The superior aspect of TRAM flap was harvested until the costal margin was reached (Figure 2f). At the inferior aspect of TRAM flap, the recuts muscle was transected at the level of preserving adequate perforator for perfusion of flap. During the recuts muscle transection, the deep inferior epigastric artery and vein were identified and ligated. At the posterior aspect of the TRAM flap, the posterior rectus sheath was separated from the preperitoneal fat and rectus myocutaneous flap was lifted up to the costal margin. The zone 1 and partial zone 2&3 (depends on the weight of the excised breast) of TRAM flap was preserved, and the superfluous tissue was removed (Fig 2f). The flap was de-epithelialized before transposition.
The subcutaneous tunnel was created from the infra-mammary fold incision from subcoastal margin to the mastectomy site. The TRAM flap was pulled through the tunnel to the mastectomy site. A Jackson-Pratt drain was placed in the mastectomy site, and another one placed in the axillary area if axillary lymph node surgery was performed. The axillary and infra-mammary wound were closed with 3-0 vicryl and 4-0 monocryl subcuticular sutures.

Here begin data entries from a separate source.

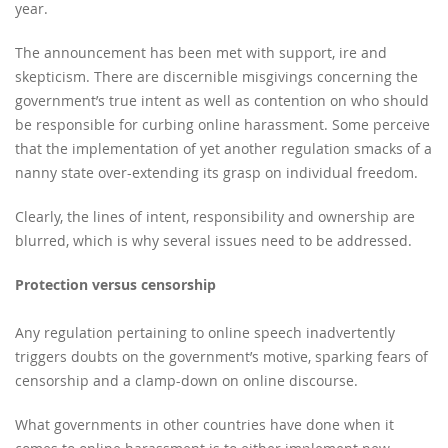
year.
The announcement has been met with support, ire and
skepticism. There are discernible misgivings concerning the
government’s true intent as well as contention on who should
be responsible for curbing online harassment. Some perceive
that the implementation of yet another regulation smacks of a
nanny state over-extending its grasp on individual freedom.
Clearly, the lines of intent, responsibility and ownership are
blurred, which is why several issues need to be addressed.
Protection versus censorship
Any regulation pertaining to online speech inadvertently
triggers doubts on the government’s motive, sparking fears of
censorship and a clamp-down on online discourse.
What governments in other countries have done when it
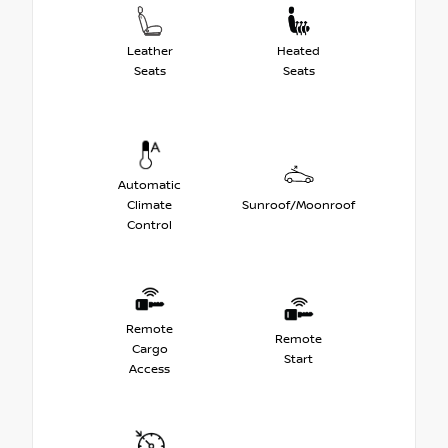
Leather
Heated
Seats
Seats
Automatic
Climate
Sunroof/Moonroof
Control
Remote
Remote
Cargo
Start
Access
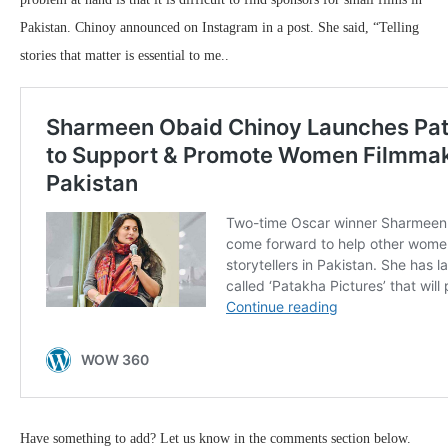
Pakistan. Chinoy announced on Instagram in a post. She said, “Telling
stories that matter is essential to me..
Have something to add? Let us know in the comments section below.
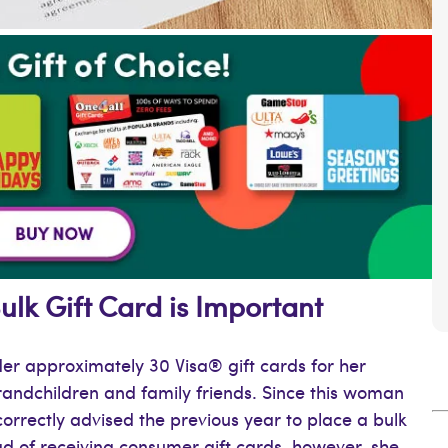
lk Gift Card is Important
der approximately 30 Visa® gift cards for her
grandchildren and family friends. Since this woman
orrectly advised the previous year to place a bulk
ad of receiving consumer gift cards, however, she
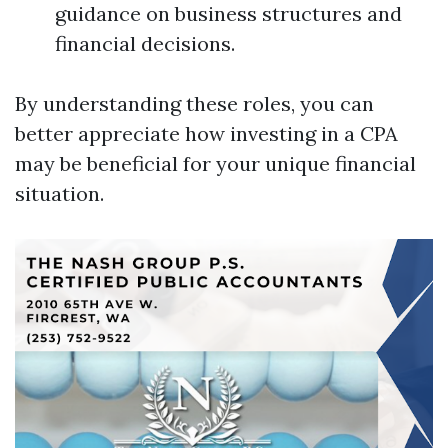
guidance on business structures and
financial decisions.
By understanding these roles, you can
better appreciate how investing in a CPA
may be beneficial for your unique financial
situation.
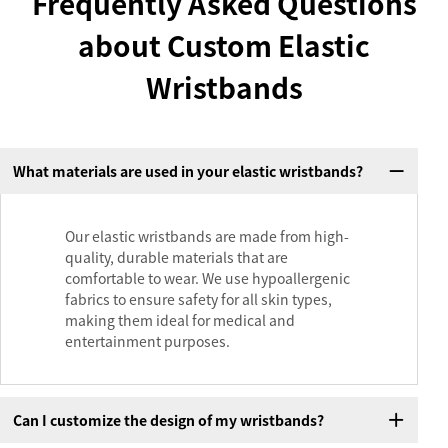
Frequently Asked Questions
about Custom Elastic
Wristbands
What materials are used in your elastic wristbands?
Our elastic wristbands are made from high-
quality, durable materials that are
comfortable to wear. We use hypoallergenic
fabrics to ensure safety for all skin types,
making them ideal for medical and
entertainment purposes.
Can I customize the design of my wristbands?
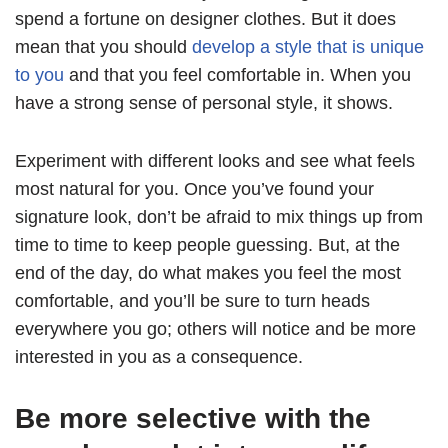
spend a fortune on designer clothes. But it does
mean that you should
develop a style that is unique
to you
and that you feel comfortable in. When you
have a strong sense of personal style, it shows.
Experiment with different looks and see what feels
most natural for you. Once you’ve found your
signature look, don’t be afraid to mix things up from
time to time to keep people guessing. But, at the
end of the day, do what makes you feel the most
comfortable, and you’ll be sure to turn heads
everywhere you go; others will notice and be more
interested in you as a consequence.
Be more selective with the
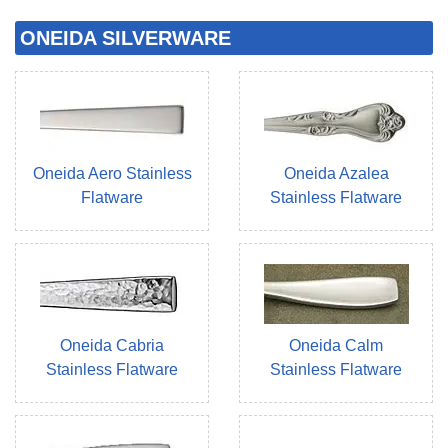
ONEIDA SILVERWARE
Oneida Aero Stainless
Oneida Azalea
Flatware
Stainless Flatware
Oneida Cabria
Oneida Calm
Stainless Flatware
Stainless Flatware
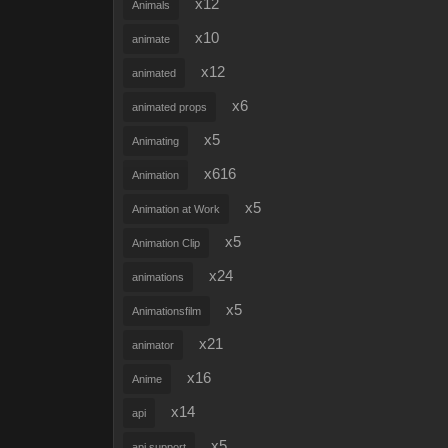
x12
Animals
x10
animate
x12
animated
x6
animated props
x5
Animating
x616
Animation
x5
Animation at Work
x5
Animation Clip
x24
animations
x5
Animationsfilm
x21
animator
x16
Anime
x14
api
x5
api support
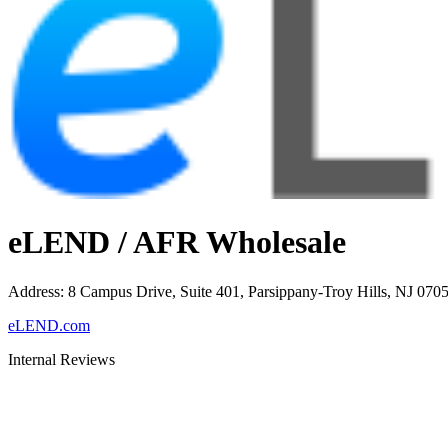
eLEND / AFR Wholesale
Address
:
8 Campus Drive, Suite 401, Parsippany-Troy Hills, NJ 070
eLEND.com
Internal Reviews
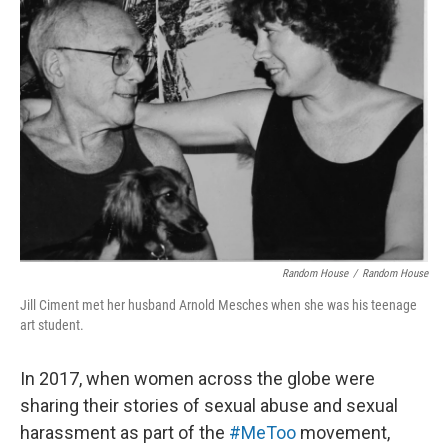
Random House
/
Random House
Jill Ciment met her husband Arnold Mesches when she was his teenage
art student.
In 2017, when women across the globe were
sharing their stories of sexual abuse and sexual
harassment as part of the
#MeToo
movement,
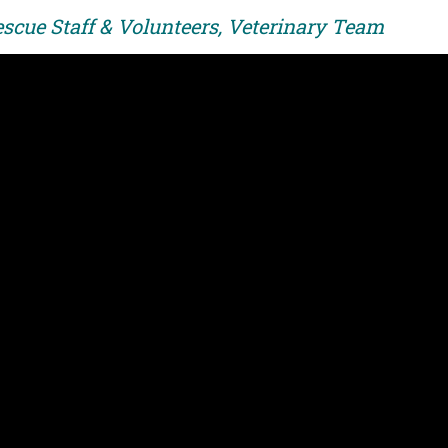
escue Staff & Volunteers, Veterinary Team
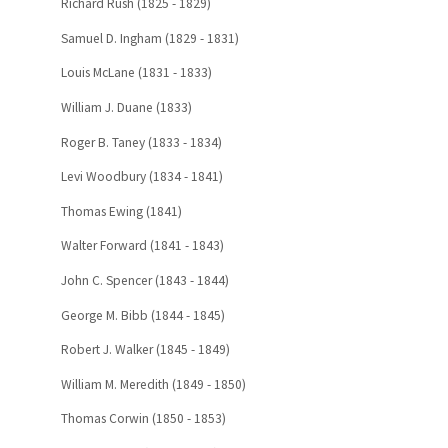
Richard Rush (1825 - 1829)
Samuel D. Ingham (1829 - 1831)
Louis McLane (1831 - 1833)
William J. Duane (1833)
Roger B. Taney (1833 - 1834)
Levi Woodbury (1834 - 1841)
Thomas Ewing (1841)
Walter Forward (1841 - 1843)
John C. Spencer (1843 - 1844)
George M. Bibb (1844 - 1845)
Robert J. Walker (1845 - 1849)
William M. Meredith (1849 - 1850)
Thomas Corwin (1850 - 1853)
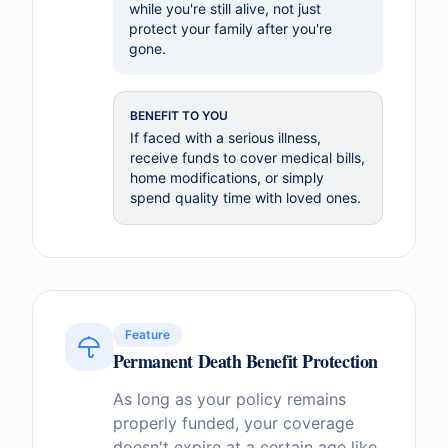
while you're still alive, not just
protect your family after you're
gone.
BENEFIT TO YOU
If faced with a serious illness,
receive funds to cover medical bills,
home modifications, or simply
spend quality time with loved ones.
Feature
Permanent Death Benefit Protection
As long as your policy remains
properly funded, your coverage
doesn't expire at a certain age like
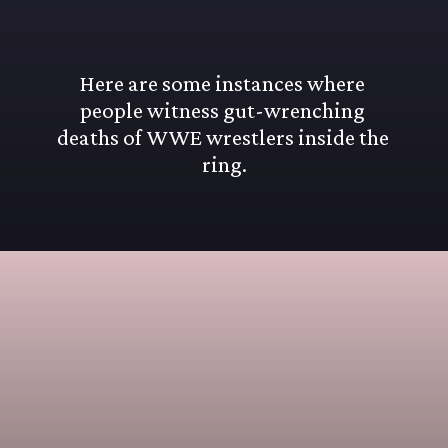
Here are some instances where 
people witness gut-wrenching 
deaths of WWE wrestlers inside the 
ring.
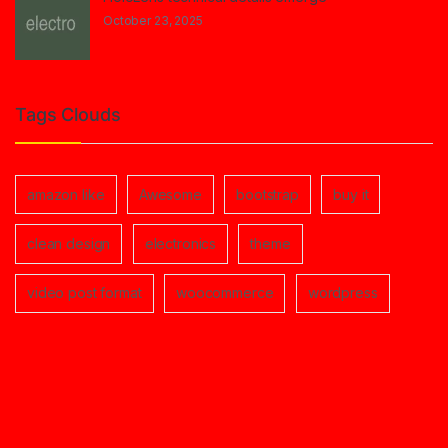
October 23, 2025
Tags Clouds
amazon like
Awesome
bootstrap
buy it
clean design
electronics
theme
video post format
woocommerce
wordpress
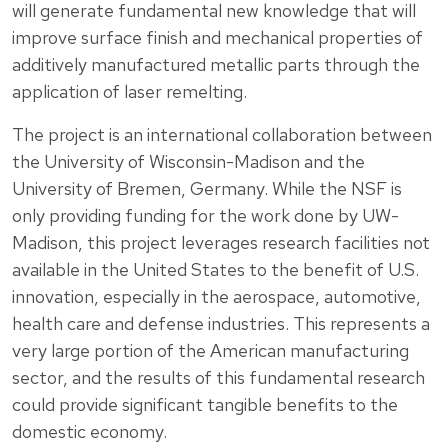
will generate fundamental new knowledge that will
improve surface finish and mechanical properties of
additively manufactured metallic parts through the
application of laser remelting.
The project is an international collaboration between
the University of Wisconsin-Madison and the
University of Bremen, Germany. While the NSF is
only providing funding for the work done by UW-
Madison, this project leverages research facilities not
available in the United States to the benefit of U.S.
innovation, especially in the aerospace, automotive,
health care and defense industries. This represents a
very large portion of the American manufacturing
sector, and the results of this fundamental research
could provide significant tangible benefits to the
domestic economy.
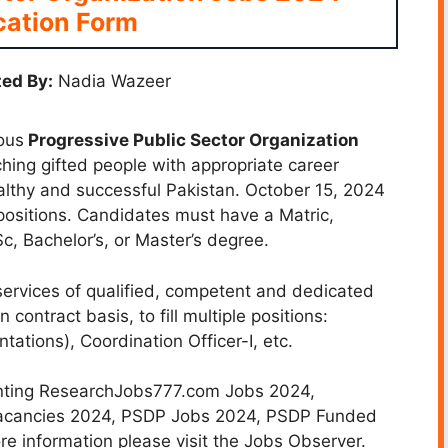
cation Form
ed By:
Nadia Wazeer
ous
Progressive Public Sector Organization
ching gifted people with appropriate career
althy and successful Pakistan. October 15, 2024
positions.
Candidates must have a Matric,
, Bachelor’s, or Master’s degree.
services of qualified, competent and dedicated
 contract basis, to fill multiple positions:
tations), Coordination Officer-I, etc.
nting ResearchJobs777.com Jobs 2024,
 Vacancies 2024, PSDP Jobs 2024, PSDP Funded
e information please visit the Jobs Observer.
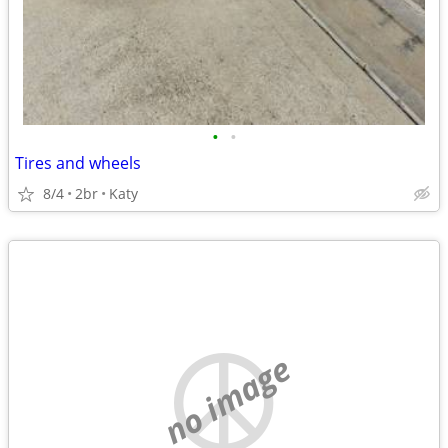
•
•
Tires and wheels
8/4
2br
Katy
no image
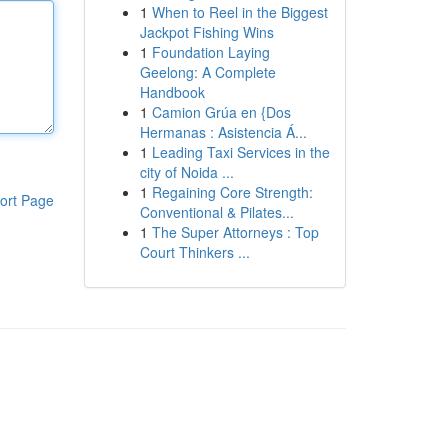
1
When to Reel in the Biggest
Jackpot Fishing Wins
1
Foundation Laying
Geelong: A Complete
Handbook
1
Camion Grúa en {Dos
Hermanas : Asistencia Á...
1
Leading Taxi Services in the
city of Noida ...
1
Regaining Core Strength:
ort Page
Conventional & Pilates...
1
The Super Attorneys : Top
Court Thinkers ...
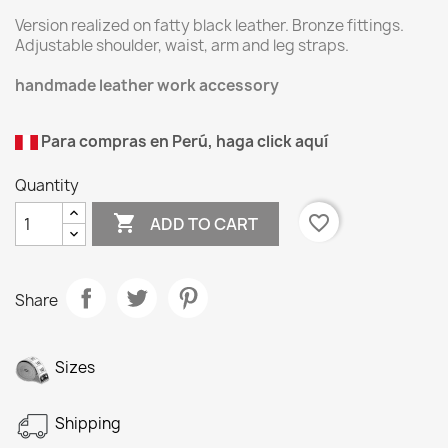
Version realized on fatty black leather. Bronze fittings.
Adjustable shoulder, waist, arm and leg straps.
handmade leather work accessory
Para compras en Perú, haga click aquí
Quantity

favorite_border
ADD TO CART
Share
Sizes
Shipping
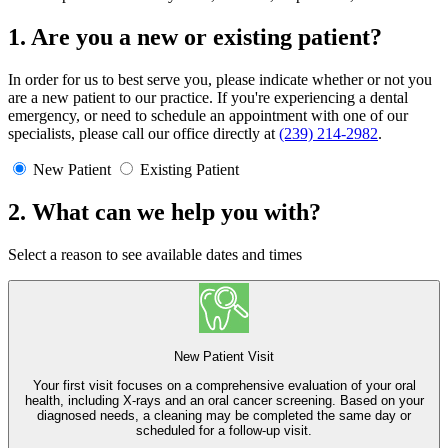
1. Are you a new or existing patient?
In order for us to best serve you, please indicate whether or not you
are a new patient to our practice. If you're experiencing a dental
emergency, or need to schedule an appointment with one of our
specialists, please call our office directly at
(239) 214-2982
.
New Patient
Existing Patient
2. What can we help you with?
Select a reason to see available dates and times
New Patient Visit
Your first visit focuses on a comprehensive evaluation of your oral
health, including X-rays and an oral cancer screening. Based on your
diagnosed needs, a cleaning may be completed the same day or
scheduled for a follow-up visit.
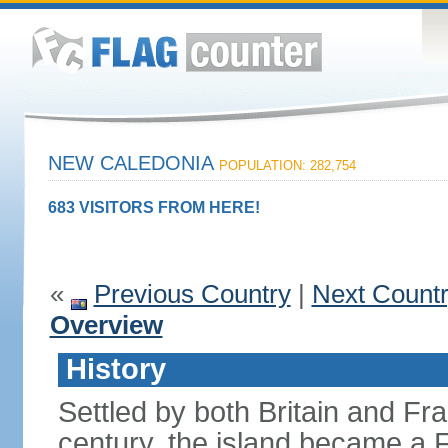
NEW CALEDONIA
POPULATION: 282,754
683 VISITORS FROM HERE!
«
Previous Country
|
Next Count
Overview
History
Settled by both Britain and Fran
century, the island became a 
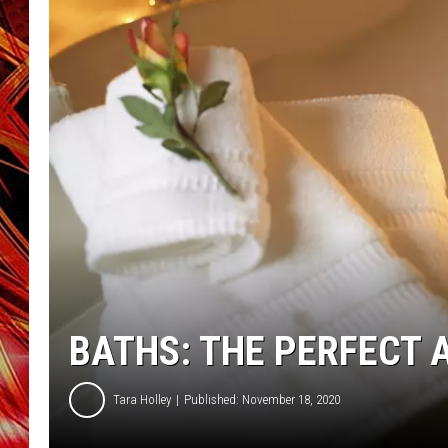
POPCRUSH NIGHTS
MIX 93-1 LOU
SARAH STRINGER
BATHS: THE PERFECT
Tara Holley
Published: November 18, 2020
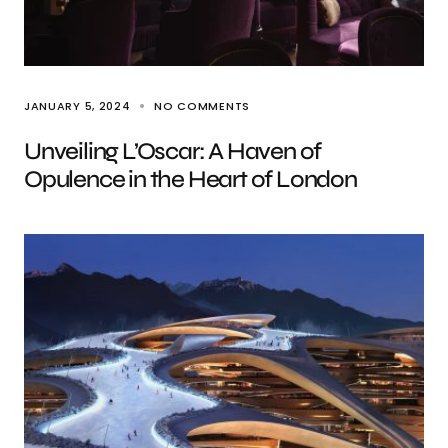
JANUARY 5, 2024
NO COMMENTS
Unveiling L’Oscar: A Haven of
Opulence in the Heart of London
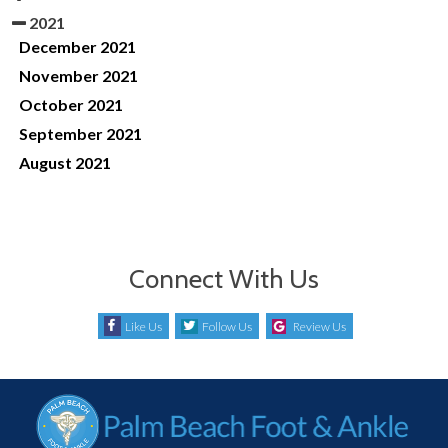
2021
December 2021
November 2021
October 2021
September 2021
August 2021
Connect With Us
Like Us
Follow Us
Review Us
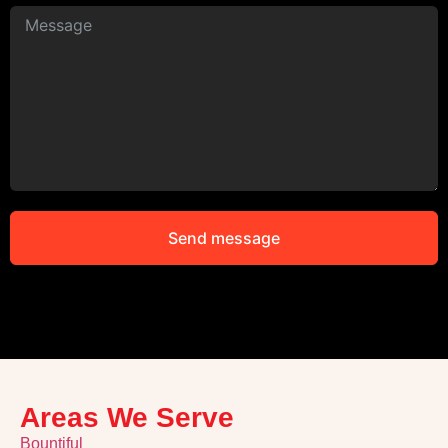
Send message
Alternative:
Areas We Serve
Bountiful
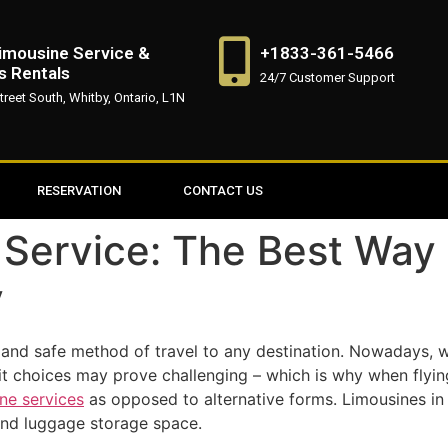
imousine Service &
+1833-361-5466
s Rentals
24/7 Customer Support
treet South, Whitby, Ontario, L1N
RESERVATION
CONTACT US
 Service: The Best Way
y
 and safe method of travel to any destination. Nowadays, 
nsit choices may prove challenging – which is why when flyin
ine services
as opposed to alternative forms. Limousines in
 and luggage storage space.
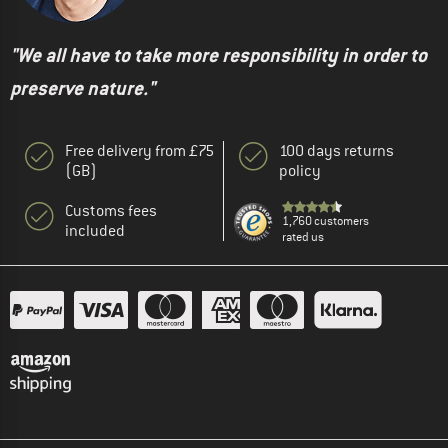
"We all have to take more responsibility in order to
preserve nature."
Free delivery from £75
100 days returns
(GB)
policy
Customs fees
1,760 customers
included
rated us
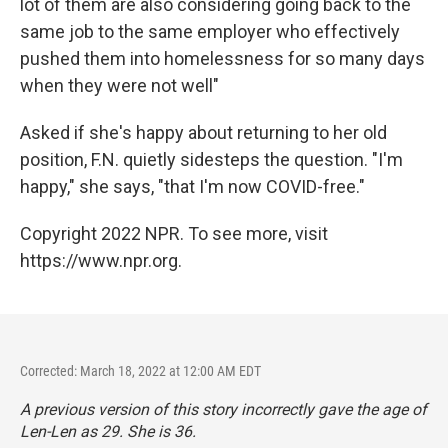
lot of them are also considering going back to the
same job to the same employer who effectively
pushed them into homelessness for so many days
when they were not well"
Asked if she's happy about returning to her old
position, F.N. quietly sidesteps the question. "I'm
happy," she says, "that I'm now COVID-free."
Copyright 2022 NPR. To see more, visit
https://www.npr.org.
Corrected: March 18, 2022 at 12:00 AM EDT
A previous version of this story incorrectly gave the age of
Len-Len as 29. She is 36.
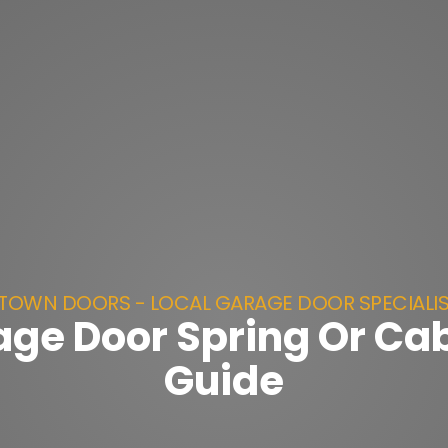
TOWN DOORS - LOCAL GARAGE DOOR SPECIALI
ge Door Spring Or Ca
Guide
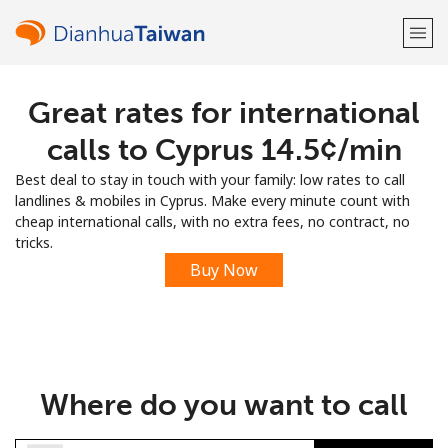
Great rates for international
Welcome!
calls to Cyprus ⁦14.5¢⁩/min
Already have an account?
LOG IN →
Best deal to stay in touch with your family: low rates to call
landlines & mobiles in Cyprus. Make every minute count with
Sign up with
cheap international calls, with no extra fees, no contract, no
tricks.
Buy Now
or
Where do you want to call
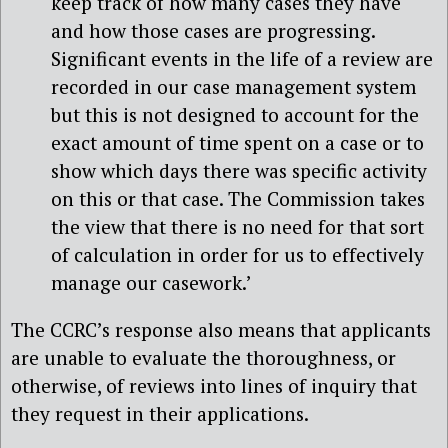
keep track of how many cases they have
and how those cases are progressing.
Significant events in the life of a review are
recorded in our case management system
but this is not designed to account for the
exact amount of time spent on a case or to
show which days there was specific activity
on this or that case. The Commission takes
the view that there is no need for that sort
of calculation in order for us to effectively
manage our casework.’
The CCRC’s response also means that applicants
are unable to evaluate the thoroughness, or
otherwise, of reviews into lines of inquiry that
they request in their applications.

The defect of rectus abdominis muscle was approximated by using 3-0 prolene running sutures. Light weight mesh was used to cover the defect of rectus abdominis muscle and fixed by using 3-0 prolene interrupted sutures(Figure 2h). Two Jackson-Pratt drains were placed in the abdominal donor site. The patients were flexed to facilitate the donor site wound closure and assure the tension of donor site as less as possible. The new umbilicus position was located and the skin was removed for the umbilicus and then skin approximating by 4-0 monocryl. The donor site wounds were closed by approximating Camper and Scarpa fascia using 1-0 vicryl continuous sutures and skin closure using 3-0 vicryl and 4-0 monocryl running subcuticular sutures.
Postoperative results and aesthetic outcome
The post operation aesthetic results were recorded at the time of surgery and 3-month postoperative outpatient follow-up (Figure 2i, j & 3b, c, e, f). All these two patients were satisfied with the post-operative cosmetic outcome, and remained disease free.